When you call registry.load_mcp_tools(conn), HICA:

  1. Queries the MCP server for available tools
  2. Extracts tool name, description, and parameter schema
  3. Registers each tool in the unified registry
  4. Creates proxy functions that handle MCP communication

When an MCP tool returns structured content (like Pydantic models), HICA automatically:

  1. Extracts the raw data for the llm_content field (as clean JSON)
  2. Generates a human-readable summary for display_content
  3. Preserves the original response in raw_result for debugging

This ensures:

  • LLMs receive clean, compact JSON for efficient processing
  • Users see formatted, readable output
  • Full transparency with access to raw responses

MCP tool descriptions are used during agent routing and parameter filling.
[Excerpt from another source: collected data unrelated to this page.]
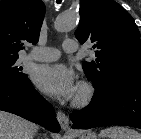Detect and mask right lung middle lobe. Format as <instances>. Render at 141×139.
I'll return each mask as SVG.
<instances>
[{
  "label": "right lung middle lobe",
  "mask_w": 141,
  "mask_h": 139,
  "mask_svg": "<svg viewBox=\"0 0 141 139\" xmlns=\"http://www.w3.org/2000/svg\"><path fill=\"white\" fill-rule=\"evenodd\" d=\"M18 56H0V84H17L28 79L17 63Z\"/></svg>",
  "instance_id": "1"
}]
</instances>
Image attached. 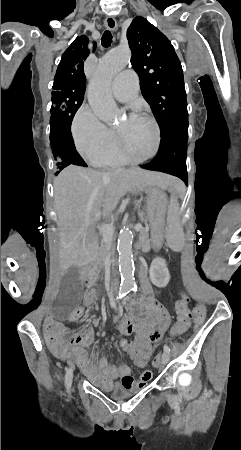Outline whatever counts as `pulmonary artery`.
<instances>
[{
  "instance_id": "1",
  "label": "pulmonary artery",
  "mask_w": 241,
  "mask_h": 450,
  "mask_svg": "<svg viewBox=\"0 0 241 450\" xmlns=\"http://www.w3.org/2000/svg\"><path fill=\"white\" fill-rule=\"evenodd\" d=\"M138 75L135 69H126L114 78L111 91L114 98L121 103H128L138 90Z\"/></svg>"
}]
</instances>
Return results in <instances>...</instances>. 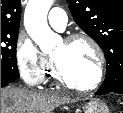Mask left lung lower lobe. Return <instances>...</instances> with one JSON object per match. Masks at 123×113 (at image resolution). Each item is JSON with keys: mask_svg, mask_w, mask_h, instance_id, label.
<instances>
[{"mask_svg": "<svg viewBox=\"0 0 123 113\" xmlns=\"http://www.w3.org/2000/svg\"><path fill=\"white\" fill-rule=\"evenodd\" d=\"M110 92L123 94V88H118V89H114V90H108V89L100 87V89L95 93V95H105V94H108Z\"/></svg>", "mask_w": 123, "mask_h": 113, "instance_id": "1", "label": "left lung lower lobe"}]
</instances>
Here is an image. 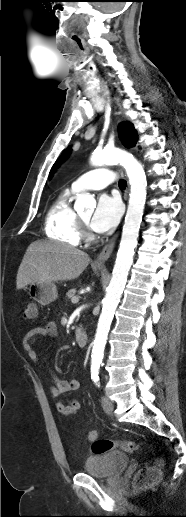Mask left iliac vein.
Returning a JSON list of instances; mask_svg holds the SVG:
<instances>
[{"instance_id": "left-iliac-vein-1", "label": "left iliac vein", "mask_w": 186, "mask_h": 517, "mask_svg": "<svg viewBox=\"0 0 186 517\" xmlns=\"http://www.w3.org/2000/svg\"><path fill=\"white\" fill-rule=\"evenodd\" d=\"M103 410L110 416L113 415L114 404L113 402L106 396H103L101 399Z\"/></svg>"}]
</instances>
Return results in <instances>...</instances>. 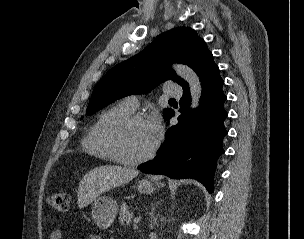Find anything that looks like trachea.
Masks as SVG:
<instances>
[{"instance_id": "3493384b", "label": "trachea", "mask_w": 304, "mask_h": 239, "mask_svg": "<svg viewBox=\"0 0 304 239\" xmlns=\"http://www.w3.org/2000/svg\"><path fill=\"white\" fill-rule=\"evenodd\" d=\"M169 101H175V99H170Z\"/></svg>"}]
</instances>
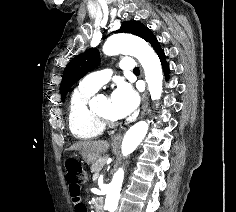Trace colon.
Returning a JSON list of instances; mask_svg holds the SVG:
<instances>
[{"label": "colon", "mask_w": 236, "mask_h": 212, "mask_svg": "<svg viewBox=\"0 0 236 212\" xmlns=\"http://www.w3.org/2000/svg\"><path fill=\"white\" fill-rule=\"evenodd\" d=\"M67 175H76V179H80V185H83L87 180V174L82 164L76 159H70L66 162ZM68 183V180H67ZM72 199V198H71Z\"/></svg>", "instance_id": "colon-1"}]
</instances>
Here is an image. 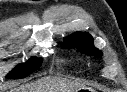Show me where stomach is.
Here are the masks:
<instances>
[{"label":"stomach","mask_w":127,"mask_h":92,"mask_svg":"<svg viewBox=\"0 0 127 92\" xmlns=\"http://www.w3.org/2000/svg\"><path fill=\"white\" fill-rule=\"evenodd\" d=\"M87 90H89V89H81L82 92L87 91ZM90 92H94V91L90 90Z\"/></svg>","instance_id":"1"}]
</instances>
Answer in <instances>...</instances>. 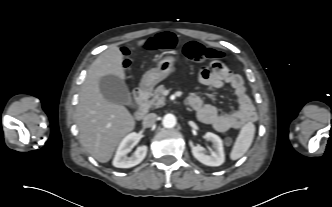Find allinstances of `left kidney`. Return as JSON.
<instances>
[{"mask_svg": "<svg viewBox=\"0 0 332 207\" xmlns=\"http://www.w3.org/2000/svg\"><path fill=\"white\" fill-rule=\"evenodd\" d=\"M205 138L213 143L214 151L210 155L204 153V148L200 145H194L193 142H189L193 156L202 164L207 166H220L224 163L225 155L223 149V143L219 136L214 133L207 132Z\"/></svg>", "mask_w": 332, "mask_h": 207, "instance_id": "obj_1", "label": "left kidney"}]
</instances>
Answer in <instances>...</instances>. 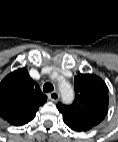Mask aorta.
<instances>
[{
    "mask_svg": "<svg viewBox=\"0 0 118 142\" xmlns=\"http://www.w3.org/2000/svg\"><path fill=\"white\" fill-rule=\"evenodd\" d=\"M58 86L63 102L71 103L74 99V90L72 85L67 80L61 79L58 82Z\"/></svg>",
    "mask_w": 118,
    "mask_h": 142,
    "instance_id": "762f6f07",
    "label": "aorta"
}]
</instances>
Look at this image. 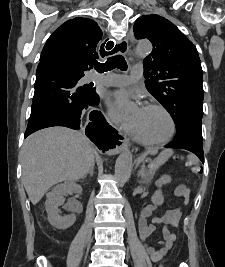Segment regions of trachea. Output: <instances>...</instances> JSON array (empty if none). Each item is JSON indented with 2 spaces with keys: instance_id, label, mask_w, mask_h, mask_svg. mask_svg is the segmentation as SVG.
I'll return each instance as SVG.
<instances>
[{
  "instance_id": "3493384b",
  "label": "trachea",
  "mask_w": 225,
  "mask_h": 267,
  "mask_svg": "<svg viewBox=\"0 0 225 267\" xmlns=\"http://www.w3.org/2000/svg\"><path fill=\"white\" fill-rule=\"evenodd\" d=\"M108 44H110V48L106 46L107 49L113 48L114 46L113 42L110 41ZM115 52H116V47L113 49L112 53H115ZM94 67H95V70L100 73H103L105 71H111L114 68H118L120 70L126 71L127 63L122 55H115V56L109 57L107 61L103 64L95 63Z\"/></svg>"
}]
</instances>
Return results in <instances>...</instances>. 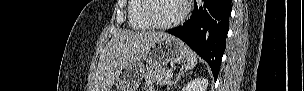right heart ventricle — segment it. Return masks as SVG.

Make them specific:

@mcp.tool
def search_papers(query: str, limit: int = 10) -> list[dict]:
"""
Search academic papers by keyword query.
Returns paper titles, authors, and abstracts.
Limited to the specified number of results.
"""
# implementation

Leverage existing MCP servers from the ecosystem:

  • mcp-server-sqlite: SQLite database operations
  • mcp-server-fetch: Web content fetching
  • mcp-server-filesystem: File system operations
  • More in the MCP Registry

Use local tools for:

  • Formatting and presentation logic
  • Business rules and validation
  • Data aggregation and transformation

Use MCP tools for:

  • External service integration
  • Reusable capabilities
  • Shared infrastructure

Always disconnect from MCP servers when done:

try:
await conn.connect()
await registry.load_mcp_tools(conn)
# ... use tools ...
finally:
await conn.disconnect()

Or use async context managers if supported:

async with MCPConnectionManager(config) as conn:
await registry.load_mcp_tools(conn)
# ... use tools ...

See the examples/mcp/ directory for complete examples:

If load_mcp_tools() doesn’t find your tools:

  • Verify the MCP server is running and accessible
  • Check the command and args in your config
  • Ensure the MCP server implements the protocol correctly

If structured content isn’t being parsed:

  • Ensure your MCP server is using FastMCP or equivalent
  • Verify the tool returns Pydantic models or similar structured types
  • Check HICA logs for parsing errors

If you can’t connect to the MCP server:

  • Test the command manually: uvx mcp-server-sqlite --db-path db.sqlite
  • Check file paths are absolute and accessible
  • Verify required dependencies are installed (uvx, fastmcp, etc.)